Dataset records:
BEGIN

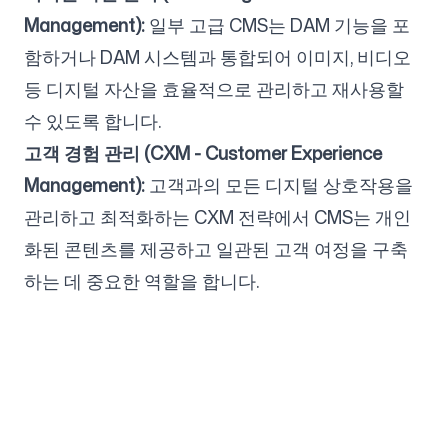
Management):
일부 고급 CMS는 DAM 기능을 포
함하거나 DAM 시스템과 통합되어 이미지, 비디오
등 디지털 자산을 효율적으로 관리하고 재사용할
수 있도록 합니다.
고객 경험 관리 (CXM - Customer Experience
Management):
고객과의 모든 디지털 상호작용을
관리하고 최적화하는 CXM 전략에서 CMS는 개인
화된 콘텐츠를 제공하고 일관된 고객 여정을 구축
하는 데 중요한 역할을 합니다.
회사
사용 사례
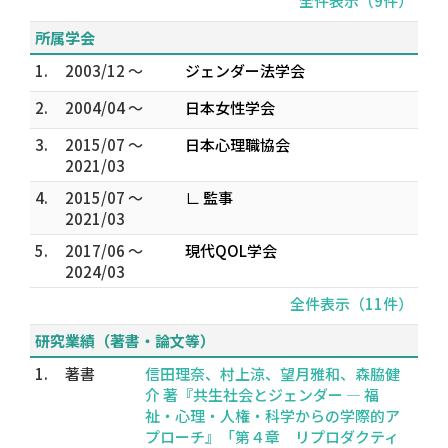
全件表示（9件）
所属学会
1.
2003/12 ～
ジェンダー法学会
2.
2004/04 ～
日本女性学会
3.
2015/07 ～
日本心理職協会
2021/03
4.
2015/07 ～
∟ 監事
2021/03
5.
2017/06 ～
現代QOL学会
2024/03
全件表示（11件）
研究業績（著書・論文等）
1.
著書
信田理奈、村上涼、望月雅和、森脇健
介 著『共生社会とジェンダー ― 福
祉・心理・人権・科学からの学際的ア
プローチ』「第４章 リプロダクティ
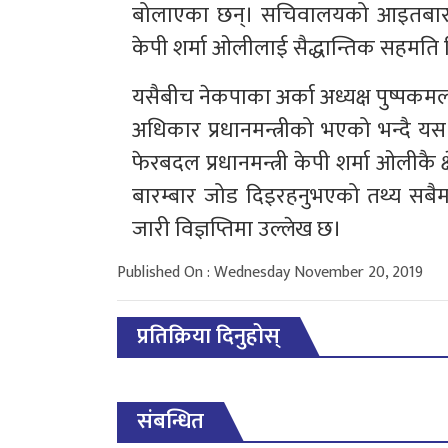
बोलाएका छन्। सचिवालयको आइतबारको बैठक
केपी शर्मा ओलीलाई सैद्धान्तिक सहमति
यसैबीच नेकपाका अर्का अध्यक्ष पुष्पकमल
अधिकार प्रधानमन्त्रीको भएको भन्दै यस
फेरबदल प्रधानमन्त्री केपी शर्मा ओलीकै क्
बारम्बार जोड दिइरहनुभएको तथ्य सब
जारी विज्ञप्तिमा उल्लेख छ।
Published On : Wednesday November 20, 2019
प्रतिक्रिया दिनुहोस्
संबन्धित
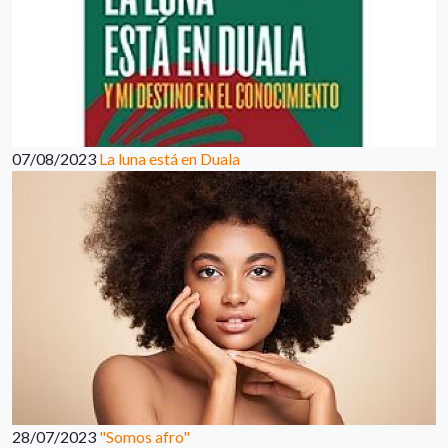
07/08/2023
La luna está en Duala
28/07/2023
"Somos afro"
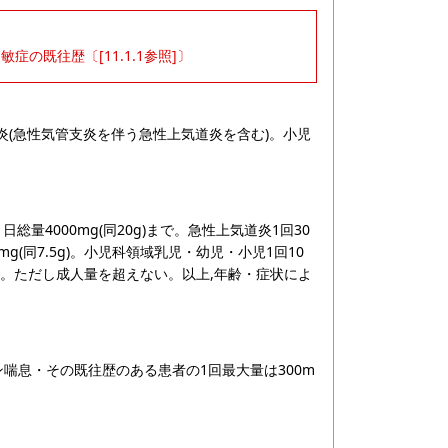
過敏症の既往歴〔[11.1.1参照]〕
炎(急性気管支炎を伴う急性上気道炎を含む)。小児
,1日総量4000mg(同20g)まで。急性上気道炎1回30
00mg(同7.5g)。小児科領域乳児・幼児・小児1回10
kgまで。ただし成人量を超えない。以上,年齢・症状によ
ピリン喘息・その既往歴のある患者の1回最大量は300m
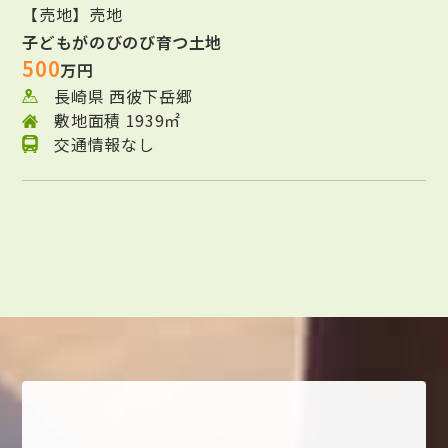
【売地】売地
子どもがのびのび育つ土地
500
万円
長崎県 西彼下岳郷
敷地面積 1939㎡
交通情報なし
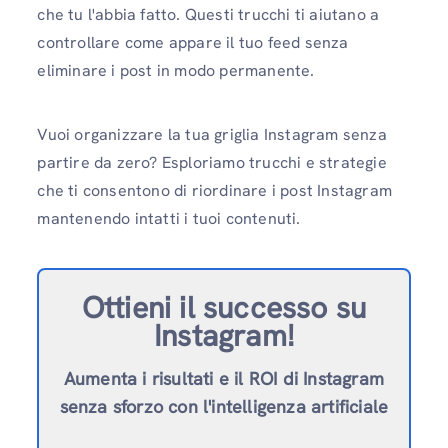
che tu l'abbia fatto. Questi trucchi ti aiutano a
controllare come appare il tuo feed senza
eliminare i post in modo permanente.
Vuoi organizzare la tua griglia Instagram senza
partire da zero? Esploriamo trucchi e strategie
che ti consentono di riordinare i post Instagram
mantenendo intatti i tuoi contenuti.
Ottieni il successo su
Instagram!
Aumenta i risultati e il ROI di Instagram
senza sforzo con l'intelligenza artificiale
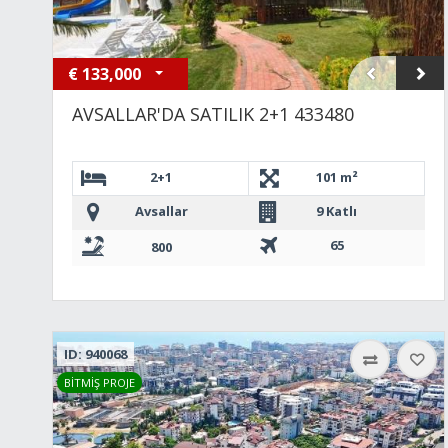
€
133,000
AVSALLAR'DA SATILIK 2+1 433480
2+1
101 m²
Avsallar
9 Katlı
65
800
ID: 940068
BİTMİŞ PROJE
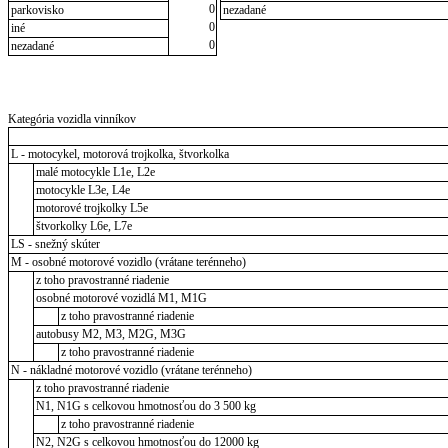
0
parkovisko
nezadané
0
iné
0
nezadané
Kategória vozidla vinníkov
L - motocykel, motorová trojkolka, štvorkolka
malé motocykle L1e, L2e
motocykle L3e, L4e
motorové trojkolky L5e
štvorkolky L6e, L7e
LS - snežný skúter
M - osobné motorové vozidlo (vrátane terénneho)
z toho pravostranné riadenie
osobné motorové vozidlá M1, M1G
z toho pravostranné riadenie
autobusy M2, M3, M2G, M3G
z toho pravostranné riadenie
N - nákladné motorové vozidlo (vrátane terénneho)
z toho pravostranné riadenie
N1, N1G s celkovou hmotnosťou do 3 500 kg
z toho pravostranné riadenie
N2, N2G s celkovou hmotnosťou do 12000 kg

END

◆ **Your instructions**
In the data above, retype only the stretch from the line with "관리하고 최적화하는 CXM 전략에서 CMS는 개인" through the line with "बोलाएका छन्। सचिवालयको आइतबारको बैठक", word for word, and skip any pictures.

◆ **Result**
관리하고 최적화하는 CXM 전략에서 CMS는 개인
화된 콘텐츠를 제공하고 일관된 고객 여정을 구축
하는 데 중요한 역할을 합니다.
회사
사용 사례
全件表示（9件）
所属学会
1.
2003/12 ～
ジェンダー法学会
2.
2004/04 ～
日本女性学会
3.
2015/07 ～
日本心理職協会
2021/03
4.
2015/07 ～
∟ 監事
2021/03
5.
2017/06 ～
現代QOL学会
2024/03
全件表示（11件）
研究業績（著書・論文等）
1.
著書
信田理奈、村上涼、望月雅和、森脇健
介 著『共生社会とジェンダー ― 福
祉・心理・人権・科学からの学際的ア
プローチ』「第４章 リプロダクティ
बोलाएका छन्। सचिवालयको आइतबारको बैठक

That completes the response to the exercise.